### WORK TO COMPLETE
Without the pictures, give every record again exactly.

### AVAILABLE RECORDS
= Beginning of Section =

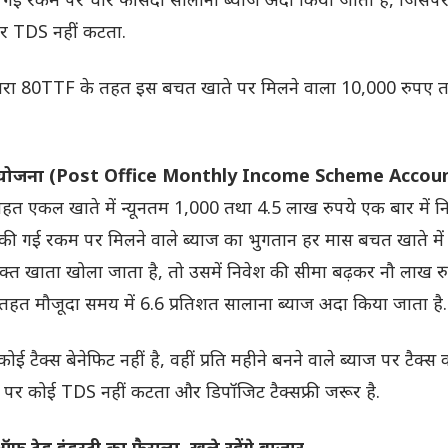
पर TDS नहीं कटता.
धारा 80TTF के तहत इस बचत खाते पर मिलने वाला 10,000 रुपए 
ोजना (
Post Office Monthly Income Scheme Accoun
हत एकल खाते में न्यूनतम 1,000 तथा 4.5 लाख रुपये एक बार में न
 की गई रकम पर मिलने वाले ब्याज का भुगतान हर मास बचत खाते मे
ुक्त खाता खोला जाता है, तो उसमें निवेश की सीमा बढ़कर नौ लाख र
तहत मौजूदा समय में 6.6 प्रतिशत सालाना ब्याज अदा किया जाता है.
ई टैक्स बेनेफिट नहीं है, वहीं प्रति महीने बनने वाले ब्याज पर टैक्स
्याज पर कोई TDS नहीं कटता और डिपॉजिट टैक्सफ्री जरूर है.
फ ट्रेड इंडस्ट्री का फैसला, खुले रहेंगे बाजार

= End of Section =

### SOLUTION FOR THIS TASK
पर TDS नहीं कटता.
धारा 80TTF के तहत इस बचत खाते पर मिलने वाला 10,000 रुपए 
ोजना (
Post Office Monthly Income Scheme Accoun
हत एकल खाते में न्यूनतम 1,000 तथा 4.5 लाख रुपये एक बार में न
 की गई रकम पर मिलने वाले ब्याज का भुगतान हर मास बचत खाते मे
ुक्त खाता खोला जाता है, तो उसमें निवेश की सीमा बढ़कर नौ लाख र
तहत मौजूदा समय में 6.6 प्रतिशत सालाना ब्याज अदा किया जाता है.
ई टैक्स बेनेफिट नहीं है, वहीं प्रति महीने बनने वाले ब्याज पर टैक्स
्याज पर कोई TDS नहीं कटता और डिपॉजिट टैक्सफ्री जरूर है.
फ ट्रेड इंडस्ट्री का फैसला, खुले रहेंगे बाजार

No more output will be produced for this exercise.